--- Provided material Enclosed Below ---

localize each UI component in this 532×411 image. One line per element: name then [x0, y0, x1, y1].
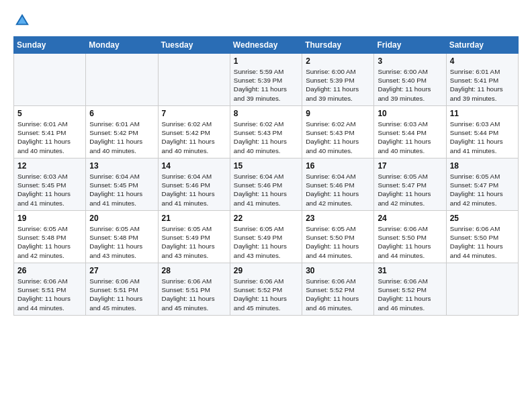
day-number: 15 — [234, 161, 298, 171]
day-number: 9 — [306, 109, 370, 118]
day-header-monday: Monday — [86, 37, 158, 54]
day-number: 14 — [162, 161, 226, 171]
calendar-cell: 9Sunrise: 6:02 AM Sunset: 5:43 PM Daylig… — [302, 106, 374, 158]
calendar-cell: 15Sunrise: 6:04 AM Sunset: 5:46 PM Dayli… — [230, 158, 302, 211]
day-info: Sunrise: 6:04 AM Sunset: 5:46 PM Dayligh… — [234, 172, 298, 208]
calendar-cell: 11Sunrise: 6:03 AM Sunset: 5:44 PM Dayli… — [446, 106, 518, 158]
day-info: Sunrise: 6:01 AM Sunset: 5:42 PM Dayligh… — [89, 120, 154, 155]
logo — [13, 12, 30, 30]
day-info: Sunrise: 6:05 AM Sunset: 5:50 PM Dayligh… — [306, 224, 370, 260]
day-number: 7 — [162, 109, 226, 118]
day-number: 24 — [378, 214, 442, 223]
logo-icon — [15, 12, 30, 27]
day-header-wednesday: Wednesday — [230, 37, 302, 54]
day-number: 31 — [378, 266, 442, 275]
day-info: Sunrise: 6:06 AM Sunset: 5:52 PM Dayligh… — [234, 277, 298, 312]
day-number: 29 — [234, 266, 298, 275]
calendar-cell: 14Sunrise: 6:04 AM Sunset: 5:46 PM Dayli… — [158, 158, 230, 211]
day-number: 26 — [17, 266, 82, 275]
calendar-cell — [14, 54, 86, 106]
day-info: Sunrise: 6:03 AM Sunset: 5:44 PM Dayligh… — [378, 120, 442, 155]
day-number: 21 — [162, 214, 226, 223]
day-number: 25 — [450, 214, 515, 223]
day-info: Sunrise: 6:06 AM Sunset: 5:51 PM Dayligh… — [162, 277, 226, 312]
day-header-saturday: Saturday — [446, 37, 518, 54]
day-info: Sunrise: 6:05 AM Sunset: 5:47 PM Dayligh… — [378, 172, 442, 208]
day-number: 2 — [306, 56, 370, 66]
day-number: 30 — [306, 266, 370, 275]
calendar-cell: 17Sunrise: 6:05 AM Sunset: 5:47 PM Dayli… — [374, 158, 446, 211]
calendar-cell — [446, 263, 518, 316]
day-number: 13 — [89, 161, 154, 171]
day-info: Sunrise: 6:04 AM Sunset: 5:45 PM Dayligh… — [89, 172, 154, 208]
day-info: Sunrise: 6:05 AM Sunset: 5:48 PM Dayligh… — [17, 224, 82, 260]
calendar-cell: 18Sunrise: 6:05 AM Sunset: 5:47 PM Dayli… — [446, 158, 518, 211]
day-info: Sunrise: 6:00 AM Sunset: 5:40 PM Dayligh… — [378, 67, 442, 103]
day-number: 11 — [450, 109, 515, 118]
day-info: Sunrise: 6:05 AM Sunset: 5:47 PM Dayligh… — [450, 172, 515, 208]
calendar-week-4: 19Sunrise: 6:05 AM Sunset: 5:48 PM Dayli… — [14, 211, 519, 263]
day-info: Sunrise: 6:02 AM Sunset: 5:43 PM Dayligh… — [306, 120, 370, 155]
day-header-friday: Friday — [374, 37, 446, 54]
day-info: Sunrise: 6:06 AM Sunset: 5:50 PM Dayligh… — [378, 224, 442, 260]
day-info: Sunrise: 6:01 AM Sunset: 5:41 PM Dayligh… — [450, 67, 515, 103]
calendar-cell: 5Sunrise: 6:01 AM Sunset: 5:41 PM Daylig… — [14, 106, 86, 158]
day-number: 1 — [234, 56, 298, 66]
day-info: Sunrise: 6:06 AM Sunset: 5:51 PM Dayligh… — [89, 277, 154, 312]
day-info: Sunrise: 6:02 AM Sunset: 5:42 PM Dayligh… — [162, 120, 226, 155]
calendar-cell: 12Sunrise: 6:03 AM Sunset: 5:45 PM Dayli… — [14, 158, 86, 211]
day-info: Sunrise: 6:03 AM Sunset: 5:44 PM Dayligh… — [450, 120, 515, 155]
calendar-cell: 6Sunrise: 6:01 AM Sunset: 5:42 PM Daylig… — [86, 106, 158, 158]
calendar-cell: 22Sunrise: 6:05 AM Sunset: 5:49 PM Dayli… — [230, 211, 302, 263]
day-number: 6 — [89, 109, 154, 118]
day-info: Sunrise: 6:06 AM Sunset: 5:51 PM Dayligh… — [17, 277, 82, 312]
day-header-sunday: Sunday — [14, 37, 86, 54]
day-number: 28 — [162, 266, 226, 275]
day-number: 10 — [378, 109, 442, 118]
day-number: 16 — [306, 161, 370, 171]
day-number: 23 — [306, 214, 370, 223]
calendar-week-5: 26Sunrise: 6:06 AM Sunset: 5:51 PM Dayli… — [14, 263, 519, 316]
calendar-cell — [86, 54, 158, 106]
day-info: Sunrise: 6:01 AM Sunset: 5:41 PM Dayligh… — [17, 120, 82, 155]
calendar-cell: 3Sunrise: 6:00 AM Sunset: 5:40 PM Daylig… — [374, 54, 446, 106]
calendar-cell: 26Sunrise: 6:06 AM Sunset: 5:51 PM Dayli… — [14, 263, 86, 316]
day-info: Sunrise: 5:59 AM Sunset: 5:39 PM Dayligh… — [234, 67, 298, 103]
page: SundayMondayTuesdayWednesdayThursdayFrid… — [0, 0, 532, 411]
calendar-cell: 20Sunrise: 6:05 AM Sunset: 5:48 PM Dayli… — [86, 211, 158, 263]
day-number: 8 — [234, 109, 298, 118]
calendar-table: SundayMondayTuesdayWednesdayThursdayFrid… — [13, 36, 519, 316]
calendar-cell: 7Sunrise: 6:02 AM Sunset: 5:42 PM Daylig… — [158, 106, 230, 158]
day-number: 17 — [378, 161, 442, 171]
calendar-week-2: 5Sunrise: 6:01 AM Sunset: 5:41 PM Daylig… — [14, 106, 519, 158]
day-info: Sunrise: 6:03 AM Sunset: 5:45 PM Dayligh… — [17, 172, 82, 208]
calendar-cell: 2Sunrise: 6:00 AM Sunset: 5:39 PM Daylig… — [302, 54, 374, 106]
day-number: 20 — [89, 214, 154, 223]
day-number: 3 — [378, 56, 442, 66]
day-info: Sunrise: 6:06 AM Sunset: 5:52 PM Dayligh… — [378, 277, 442, 312]
calendar-cell: 16Sunrise: 6:04 AM Sunset: 5:46 PM Dayli… — [302, 158, 374, 211]
calendar-cell: 13Sunrise: 6:04 AM Sunset: 5:45 PM Dayli… — [86, 158, 158, 211]
day-info: Sunrise: 6:04 AM Sunset: 5:46 PM Dayligh… — [162, 172, 226, 208]
day-number: 18 — [450, 161, 515, 171]
day-info: Sunrise: 6:04 AM Sunset: 5:46 PM Dayligh… — [306, 172, 370, 208]
calendar-cell: 21Sunrise: 6:05 AM Sunset: 5:49 PM Dayli… — [158, 211, 230, 263]
day-number: 5 — [17, 109, 82, 118]
day-number: 19 — [17, 214, 82, 223]
calendar-header-row: SundayMondayTuesdayWednesdayThursdayFrid… — [14, 37, 519, 54]
day-info: Sunrise: 6:00 AM Sunset: 5:39 PM Dayligh… — [306, 67, 370, 103]
calendar-cell: 28Sunrise: 6:06 AM Sunset: 5:51 PM Dayli… — [158, 263, 230, 316]
day-info: Sunrise: 6:06 AM Sunset: 5:50 PM Dayligh… — [450, 224, 515, 260]
day-header-thursday: Thursday — [302, 37, 374, 54]
calendar-cell: 23Sunrise: 6:05 AM Sunset: 5:50 PM Dayli… — [302, 211, 374, 263]
calendar-cell: 8Sunrise: 6:02 AM Sunset: 5:43 PM Daylig… — [230, 106, 302, 158]
calendar-cell: 10Sunrise: 6:03 AM Sunset: 5:44 PM Dayli… — [374, 106, 446, 158]
day-number: 22 — [234, 214, 298, 223]
calendar-cell: 1Sunrise: 5:59 AM Sunset: 5:39 PM Daylig… — [230, 54, 302, 106]
day-header-tuesday: Tuesday — [158, 37, 230, 54]
day-info: Sunrise: 6:06 AM Sunset: 5:52 PM Dayligh… — [306, 277, 370, 312]
day-info: Sunrise: 6:05 AM Sunset: 5:48 PM Dayligh… — [89, 224, 154, 260]
calendar-cell: 29Sunrise: 6:06 AM Sunset: 5:52 PM Dayli… — [230, 263, 302, 316]
day-info: Sunrise: 6:05 AM Sunset: 5:49 PM Dayligh… — [162, 224, 226, 260]
day-number: 12 — [17, 161, 82, 171]
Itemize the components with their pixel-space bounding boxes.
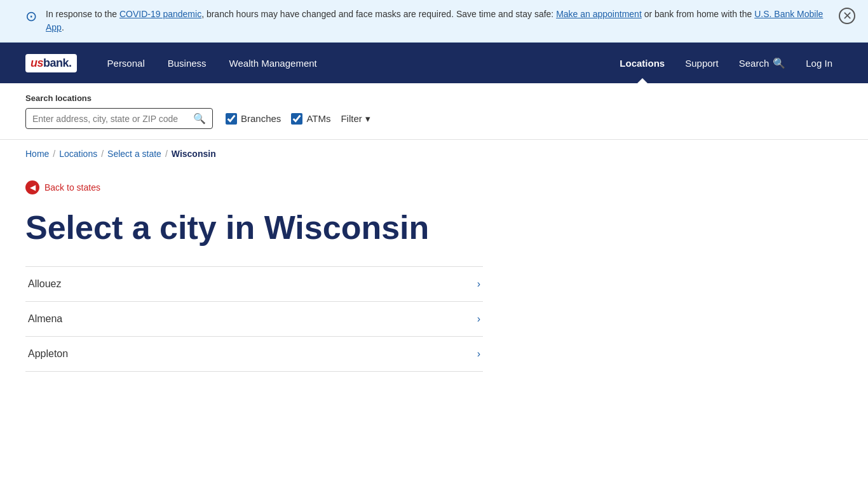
nav-wealth-management[interactable]: Wealth Management xyxy=(218,43,329,83)
nav-links: Personal Business Wealth Management xyxy=(96,43,610,83)
branches-checkbox-label[interactable]: Branches xyxy=(226,113,281,125)
nav-personal[interactable]: Personal xyxy=(96,43,156,83)
search-label: Search locations xyxy=(25,93,843,103)
nav-business[interactable]: Business xyxy=(156,43,218,83)
city-name: Appleton xyxy=(28,348,68,360)
filter-label: Filter xyxy=(341,113,362,124)
breadcrumb-select-state[interactable]: Select a state xyxy=(107,149,161,159)
filter-group: Branches ATMs Filter ▾ xyxy=(226,113,370,125)
atms-label: ATMs xyxy=(306,113,330,124)
logo-bank: bank. xyxy=(43,57,72,70)
atms-checkbox-label[interactable]: ATMs xyxy=(291,113,330,125)
covid-link[interactable]: COVID-19 pandemic xyxy=(119,9,201,19)
nav-bar: usbank. Personal Business Wealth Managem… xyxy=(0,43,868,83)
city-name: Allouez xyxy=(28,278,61,290)
clock-icon: ⊙ xyxy=(25,8,37,25)
atms-checkbox[interactable] xyxy=(291,113,302,125)
back-arrow-icon: ◀ xyxy=(25,180,39,194)
chevron-right-icon: › xyxy=(477,348,480,360)
logo-us: us xyxy=(31,57,43,70)
search-input-wrap: 🔍 xyxy=(25,108,213,129)
close-alert-button[interactable]: ✕ xyxy=(839,8,855,24)
branches-checkbox[interactable] xyxy=(226,113,237,125)
logo[interactable]: usbank. xyxy=(25,54,77,72)
nav-locations[interactable]: Locations xyxy=(609,43,675,83)
breadcrumb-home[interactable]: Home xyxy=(25,149,49,159)
chevron-right-icon: › xyxy=(477,313,480,325)
search-bar-section: Search locations 🔍 Branches ATMs Filter … xyxy=(0,83,868,140)
back-to-states-link[interactable]: ◀ Back to states xyxy=(25,180,546,194)
search-submit-button[interactable]: 🔍 xyxy=(193,112,206,125)
search-input[interactable] xyxy=(32,114,193,124)
breadcrumb-current: Wisconsin xyxy=(172,149,216,159)
city-list: Allouez › Almena › Appleton › xyxy=(25,266,483,372)
filter-button[interactable]: Filter ▾ xyxy=(341,113,370,125)
city-item-almena[interactable]: Almena › xyxy=(25,301,483,336)
breadcrumb-sep-2: / xyxy=(101,149,104,159)
nav-login[interactable]: Log In xyxy=(796,43,843,83)
breadcrumb-sep-1: / xyxy=(53,149,55,159)
search-row: 🔍 Branches ATMs Filter ▾ xyxy=(25,108,843,129)
page-title: Select a city in Wisconsin xyxy=(25,210,546,246)
breadcrumb-sep-3: / xyxy=(165,149,168,159)
chevron-right-icon: › xyxy=(477,278,480,290)
search-icon: 🔍 xyxy=(773,57,785,69)
city-name: Almena xyxy=(28,313,62,325)
breadcrumb-locations[interactable]: Locations xyxy=(59,149,97,159)
nav-right: Locations Support Search 🔍 Log In xyxy=(609,43,843,83)
alert-text: In response to the COVID-19 pandemic, br… xyxy=(46,8,843,34)
breadcrumb: Home / Locations / Select a state / Wisc… xyxy=(0,140,868,168)
alert-banner: ⊙ In response to the COVID-19 pandemic, … xyxy=(0,0,868,43)
city-item-allouez[interactable]: Allouez › xyxy=(25,266,483,301)
main-content: ◀ Back to states Select a city in Wiscon… xyxy=(0,168,572,410)
appointment-link[interactable]: Make an appointment xyxy=(556,9,642,19)
branches-label: Branches xyxy=(241,113,281,124)
back-link-label: Back to states xyxy=(44,182,100,193)
nav-search[interactable]: Search 🔍 xyxy=(729,43,796,83)
chevron-down-icon: ▾ xyxy=(365,113,370,125)
nav-support[interactable]: Support xyxy=(675,43,729,83)
city-item-appleton[interactable]: Appleton › xyxy=(25,336,483,372)
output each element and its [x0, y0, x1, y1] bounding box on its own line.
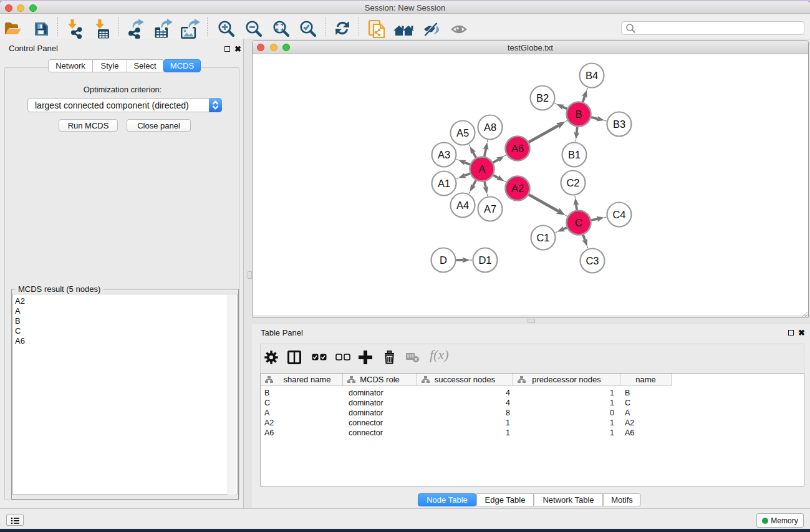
svg-text:A2: A2: [511, 183, 524, 194]
svg-text:A8: A8: [484, 122, 496, 133]
svg-text:B3: B3: [613, 118, 625, 130]
svg-text:A7: A7: [484, 203, 496, 215]
svg-text:A1: A1: [438, 178, 450, 189]
svg-text:A5: A5: [456, 127, 469, 138]
svg-text:C1: C1: [536, 232, 549, 243]
svg-text:C2: C2: [566, 177, 579, 188]
svg-text:D1: D1: [478, 254, 491, 266]
svg-text:B4: B4: [586, 70, 598, 81]
svg-text:C3: C3: [586, 255, 599, 266]
svg-text:A4: A4: [456, 200, 469, 211]
svg-text:B: B: [575, 109, 582, 120]
svg-text:C: C: [575, 217, 582, 228]
svg-text:A: A: [478, 163, 485, 175]
svg-text:A3: A3: [438, 149, 450, 160]
svg-text:B2: B2: [536, 92, 549, 104]
svg-text:C4: C4: [612, 209, 625, 220]
svg-text:D: D: [440, 254, 447, 266]
svg-text:B1: B1: [568, 149, 581, 160]
svg-text:A6: A6: [511, 143, 524, 154]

--- End of Enclosed Provided material ---

• _Directions_:
Look through the records for the word "input". Every line that has it should be copied.

• _Solution to the exercise_:
search-input-wrap: 🔍 xyxy=(25,108,213,129)
search-input[interactable] xyxy=(32,114,193,124)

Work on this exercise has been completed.